Coconut oil is a topic of some debate depending on your reasons for using it, but cooking with coconut oil is quickly becoming the thing to do for many people.
Cooking With Coconut Oil
There is quite a lot of back-and-forth amongst nutritionists and scientists regarding coconut oil and whether cooking with coconut oil is a health benefit or not. Coconut oil is considered a saturated fat so on the surface it seems to be not-so-good for you, but scientists and nutritionists are taking a second look and also point out that all fats, even saturated fats, are not created equally.
That means that when you get down to the science of it and the effect of coconut oil in the body and arteries, it really is not a straight comparison. It’s really something to read up on from different sources and make your own decision.
Why Cook With Coconut Oil?
- Regardless of the science, though, many cooks are choosing to switch totally or in part to cooking with coconut oil, for a number of reasons.
- Coconut oil is a plant-based product, coming from coconuts, so is a great choice for vegetarians and vegans.
- Coconut oil is solid at room temperature, so makes a good alternative for vegetables shortenings and butter, with similar results.
- Coconut oil replaces dairy-based butter so often serves as a dietary substitute in baking for people with issues with dairy and butter.
- Coconut oil allows for traditional baking with simple substitution.
- Coconut oil still allows for flaky crusts and pastries.
- Coconut oil has a great taste that is favored by many.
Uses for Cooking With Coconut Oil
Coconut oil can be used in a variety of ways in cooking, including the above uses. In addition, these are some other recommended uses for cooking with coconut oil:
- Use coconut oil as a spread in place of butter on toast and crackers, etc.
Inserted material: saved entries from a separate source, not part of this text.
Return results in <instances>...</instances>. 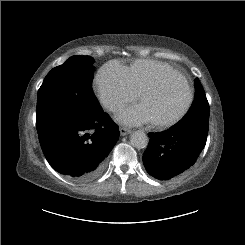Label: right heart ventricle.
<instances>
[{
    "instance_id": "obj_1",
    "label": "right heart ventricle",
    "mask_w": 245,
    "mask_h": 245,
    "mask_svg": "<svg viewBox=\"0 0 245 245\" xmlns=\"http://www.w3.org/2000/svg\"><path fill=\"white\" fill-rule=\"evenodd\" d=\"M126 69L133 87L139 94L144 88L152 84L161 73L174 68L167 63L150 59H139L126 67Z\"/></svg>"
}]
</instances>
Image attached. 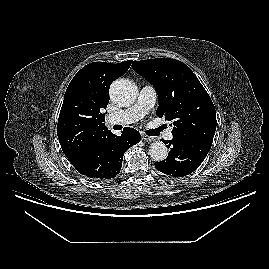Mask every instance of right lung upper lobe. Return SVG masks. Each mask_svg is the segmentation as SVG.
<instances>
[{
	"label": "right lung upper lobe",
	"instance_id": "1",
	"mask_svg": "<svg viewBox=\"0 0 269 269\" xmlns=\"http://www.w3.org/2000/svg\"><path fill=\"white\" fill-rule=\"evenodd\" d=\"M132 61L119 64L93 62L70 82L61 107L57 135L67 158L79 155L111 133L102 113L109 102V87L124 75Z\"/></svg>",
	"mask_w": 269,
	"mask_h": 269
}]
</instances>
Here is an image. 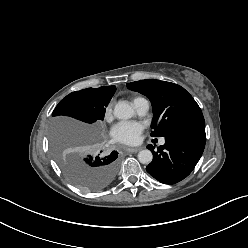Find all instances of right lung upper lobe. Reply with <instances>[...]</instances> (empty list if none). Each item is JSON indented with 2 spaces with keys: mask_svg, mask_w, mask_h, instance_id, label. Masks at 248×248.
Wrapping results in <instances>:
<instances>
[{
  "mask_svg": "<svg viewBox=\"0 0 248 248\" xmlns=\"http://www.w3.org/2000/svg\"><path fill=\"white\" fill-rule=\"evenodd\" d=\"M95 90L107 91V92L115 93L116 86H103V87H99V88H97Z\"/></svg>",
  "mask_w": 248,
  "mask_h": 248,
  "instance_id": "obj_1",
  "label": "right lung upper lobe"
}]
</instances>
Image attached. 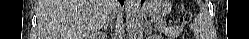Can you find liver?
I'll return each instance as SVG.
<instances>
[{"mask_svg": "<svg viewBox=\"0 0 249 39\" xmlns=\"http://www.w3.org/2000/svg\"><path fill=\"white\" fill-rule=\"evenodd\" d=\"M116 0H38L37 33L40 39H95Z\"/></svg>", "mask_w": 249, "mask_h": 39, "instance_id": "1", "label": "liver"}]
</instances>
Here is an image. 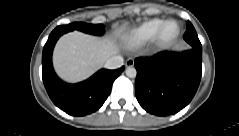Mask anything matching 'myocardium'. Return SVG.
Listing matches in <instances>:
<instances>
[{
    "instance_id": "obj_1",
    "label": "myocardium",
    "mask_w": 239,
    "mask_h": 136,
    "mask_svg": "<svg viewBox=\"0 0 239 136\" xmlns=\"http://www.w3.org/2000/svg\"><path fill=\"white\" fill-rule=\"evenodd\" d=\"M172 24H176V23L170 21V22L164 23V24L160 27V29H159V31H158V33H157V35H156V41H157L158 44H160V45H162V46L168 45V41L164 38V32H165V30H166L170 25H172ZM178 34H179V29L177 30L176 35H178ZM176 35H175V36H176Z\"/></svg>"
}]
</instances>
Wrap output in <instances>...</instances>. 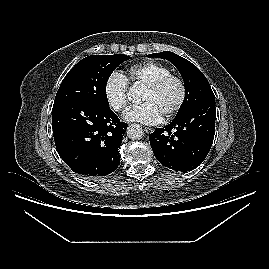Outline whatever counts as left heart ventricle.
<instances>
[{
  "label": "left heart ventricle",
  "mask_w": 269,
  "mask_h": 269,
  "mask_svg": "<svg viewBox=\"0 0 269 269\" xmlns=\"http://www.w3.org/2000/svg\"><path fill=\"white\" fill-rule=\"evenodd\" d=\"M180 97V87L176 81H170L158 92L146 89L142 101L151 102L159 111L161 116H165L177 103Z\"/></svg>",
  "instance_id": "obj_1"
}]
</instances>
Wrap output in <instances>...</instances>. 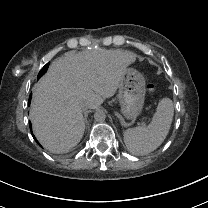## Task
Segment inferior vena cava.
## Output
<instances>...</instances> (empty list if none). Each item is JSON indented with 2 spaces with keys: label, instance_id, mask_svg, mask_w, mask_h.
<instances>
[{
  "label": "inferior vena cava",
  "instance_id": "602c4592",
  "mask_svg": "<svg viewBox=\"0 0 208 208\" xmlns=\"http://www.w3.org/2000/svg\"><path fill=\"white\" fill-rule=\"evenodd\" d=\"M80 108H81L82 111L87 110V109H88L87 103L81 102V103H80Z\"/></svg>",
  "mask_w": 208,
  "mask_h": 208
}]
</instances>
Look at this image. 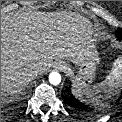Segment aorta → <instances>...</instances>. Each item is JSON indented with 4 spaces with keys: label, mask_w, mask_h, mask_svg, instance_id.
Masks as SVG:
<instances>
[{
    "label": "aorta",
    "mask_w": 122,
    "mask_h": 122,
    "mask_svg": "<svg viewBox=\"0 0 122 122\" xmlns=\"http://www.w3.org/2000/svg\"><path fill=\"white\" fill-rule=\"evenodd\" d=\"M49 82L53 85H58L61 82V75L56 71L51 72L49 74Z\"/></svg>",
    "instance_id": "aorta-1"
}]
</instances>
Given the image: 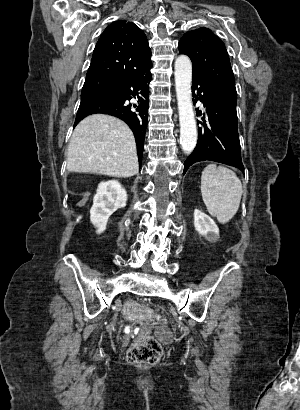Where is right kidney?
<instances>
[{
  "instance_id": "ca27d5eb",
  "label": "right kidney",
  "mask_w": 300,
  "mask_h": 410,
  "mask_svg": "<svg viewBox=\"0 0 300 410\" xmlns=\"http://www.w3.org/2000/svg\"><path fill=\"white\" fill-rule=\"evenodd\" d=\"M127 193L117 180L101 182L93 198L90 221L100 234L106 229L109 217L119 208L126 206Z\"/></svg>"
}]
</instances>
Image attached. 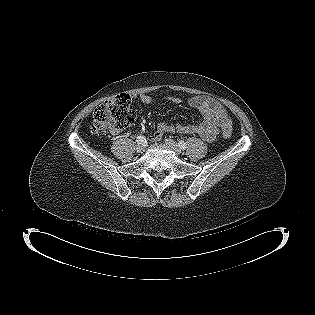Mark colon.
I'll return each instance as SVG.
<instances>
[{"mask_svg":"<svg viewBox=\"0 0 315 315\" xmlns=\"http://www.w3.org/2000/svg\"><path fill=\"white\" fill-rule=\"evenodd\" d=\"M129 95L120 94L103 102L93 113L92 130L95 133L105 130H122L133 123L135 112L130 107ZM231 135L229 128L223 129V136Z\"/></svg>","mask_w":315,"mask_h":315,"instance_id":"5ec220e1","label":"colon"}]
</instances>
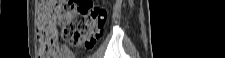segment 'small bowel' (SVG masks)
Instances as JSON below:
<instances>
[{"instance_id":"1","label":"small bowel","mask_w":225,"mask_h":58,"mask_svg":"<svg viewBox=\"0 0 225 58\" xmlns=\"http://www.w3.org/2000/svg\"><path fill=\"white\" fill-rule=\"evenodd\" d=\"M64 58H72V55L69 53H66Z\"/></svg>"}]
</instances>
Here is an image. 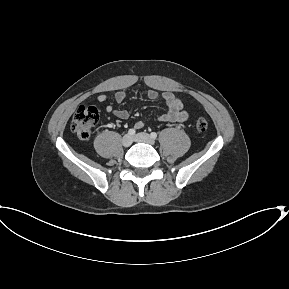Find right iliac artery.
<instances>
[{"label": "right iliac artery", "mask_w": 289, "mask_h": 289, "mask_svg": "<svg viewBox=\"0 0 289 289\" xmlns=\"http://www.w3.org/2000/svg\"><path fill=\"white\" fill-rule=\"evenodd\" d=\"M136 133V131L134 129H129L128 134L130 136H133Z\"/></svg>", "instance_id": "82829eb1"}]
</instances>
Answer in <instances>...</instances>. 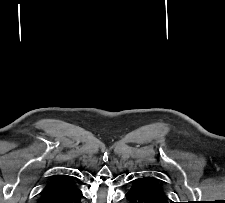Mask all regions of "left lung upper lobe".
<instances>
[{
	"mask_svg": "<svg viewBox=\"0 0 225 203\" xmlns=\"http://www.w3.org/2000/svg\"><path fill=\"white\" fill-rule=\"evenodd\" d=\"M141 180L146 183V185L150 188L152 192H154L156 195L164 199L165 201H170L167 199L162 185L160 184V181L158 179H155L153 177H150L149 175H146L144 177H141ZM172 203V202H170Z\"/></svg>",
	"mask_w": 225,
	"mask_h": 203,
	"instance_id": "left-lung-upper-lobe-1",
	"label": "left lung upper lobe"
}]
</instances>
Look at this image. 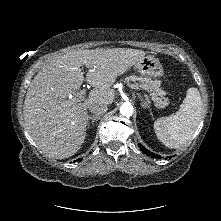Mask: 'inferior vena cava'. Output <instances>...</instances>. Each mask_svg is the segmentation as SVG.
<instances>
[{
	"label": "inferior vena cava",
	"mask_w": 221,
	"mask_h": 221,
	"mask_svg": "<svg viewBox=\"0 0 221 221\" xmlns=\"http://www.w3.org/2000/svg\"><path fill=\"white\" fill-rule=\"evenodd\" d=\"M89 110L94 116L100 117L107 111V104L95 102L89 106Z\"/></svg>",
	"instance_id": "inferior-vena-cava-1"
}]
</instances>
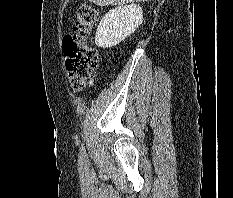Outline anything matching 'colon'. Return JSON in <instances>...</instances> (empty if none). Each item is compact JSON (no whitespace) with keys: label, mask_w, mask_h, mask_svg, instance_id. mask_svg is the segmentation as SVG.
<instances>
[{"label":"colon","mask_w":233,"mask_h":198,"mask_svg":"<svg viewBox=\"0 0 233 198\" xmlns=\"http://www.w3.org/2000/svg\"><path fill=\"white\" fill-rule=\"evenodd\" d=\"M99 18L97 9L86 2L78 5L73 33L63 40L65 65L71 87L81 91L93 81L98 67V53L89 38Z\"/></svg>","instance_id":"1"}]
</instances>
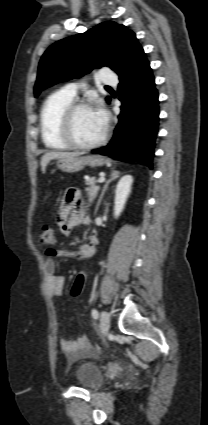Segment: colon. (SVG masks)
Instances as JSON below:
<instances>
[{"mask_svg": "<svg viewBox=\"0 0 208 425\" xmlns=\"http://www.w3.org/2000/svg\"><path fill=\"white\" fill-rule=\"evenodd\" d=\"M39 240L42 244L51 246L56 242V231L51 225H44L41 229ZM89 275L86 273L79 274L71 288V295L74 297L80 296L87 286Z\"/></svg>", "mask_w": 208, "mask_h": 425, "instance_id": "5ec220e1", "label": "colon"}]
</instances>
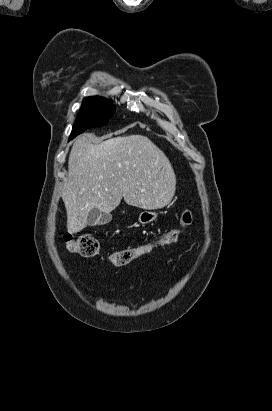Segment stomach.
Segmentation results:
<instances>
[{
  "mask_svg": "<svg viewBox=\"0 0 272 411\" xmlns=\"http://www.w3.org/2000/svg\"><path fill=\"white\" fill-rule=\"evenodd\" d=\"M157 218V213L149 210H144L139 214L138 220L141 224L145 225L153 222Z\"/></svg>",
  "mask_w": 272,
  "mask_h": 411,
  "instance_id": "stomach-1",
  "label": "stomach"
}]
</instances>
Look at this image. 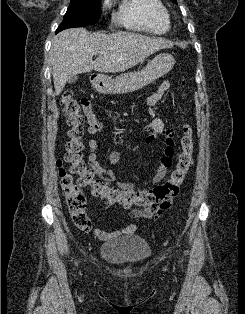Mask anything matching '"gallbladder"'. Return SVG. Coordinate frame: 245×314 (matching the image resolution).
Returning a JSON list of instances; mask_svg holds the SVG:
<instances>
[{
	"label": "gallbladder",
	"mask_w": 245,
	"mask_h": 314,
	"mask_svg": "<svg viewBox=\"0 0 245 314\" xmlns=\"http://www.w3.org/2000/svg\"><path fill=\"white\" fill-rule=\"evenodd\" d=\"M78 79V76L77 75H73L71 76L69 79H68V83H75Z\"/></svg>",
	"instance_id": "1"
}]
</instances>
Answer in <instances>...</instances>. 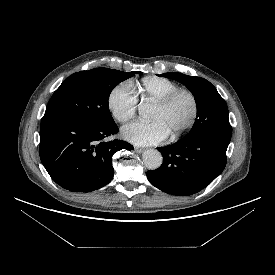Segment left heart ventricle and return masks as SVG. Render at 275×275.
Wrapping results in <instances>:
<instances>
[{
    "instance_id": "left-heart-ventricle-1",
    "label": "left heart ventricle",
    "mask_w": 275,
    "mask_h": 275,
    "mask_svg": "<svg viewBox=\"0 0 275 275\" xmlns=\"http://www.w3.org/2000/svg\"><path fill=\"white\" fill-rule=\"evenodd\" d=\"M191 112V101L187 95L182 94L166 109L155 106L152 120L162 122L168 132L172 134L185 125L190 118Z\"/></svg>"
}]
</instances>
- Mix coconut oil into things like rice, oatmeal, cereal.
- Use coconut oil in drinks and smoothies.
- Replace milk and dairy in recipes to substitute for cream, yogurt, milk, and butter.
- Use coconut oil as a replacement for fats in recipes (like shortening, butter, etc.)
- Use coconut oil to replace other types of oils.
Some Notes About Coconut Oil
As with all ingredients, cooking with coconut oil can be a bit different just because it is a new product that takes some getting acclimated to. Coconut oil has been used in tropical locales for a very long time, though; it’s really not new, just new to you. So it helps to know a few things to expect:
- Be aware that the oil in frying, etc. may cook at different temperatures than your regular oil and “act” a little differently. Just pay attention and take some care when getting to know cooking with coconut oil.
- Coconut oil is generally solid at room temperature, but room temperature can vary. It is not uncommon to have yours be solid at the store and liquid at home or vice versa. Coconut oil tends to liquefy around 76 F.
- You can use your oil in either state and it is safe, but it will make a difference in your recipe for texture.
- If you need liquid coconut oil for cooking, place the container in a bowl of hot (not boiling) water.
- Cool liquid oil (in a refrigerator, etc.) to make it solid.
Coconut oil is loved or hated for its distinct, nutty, buttery flavor. You may love it or hate it, but you will never know if you don’t at least try, and you just might find that cooking with coconut oil is your new favorite!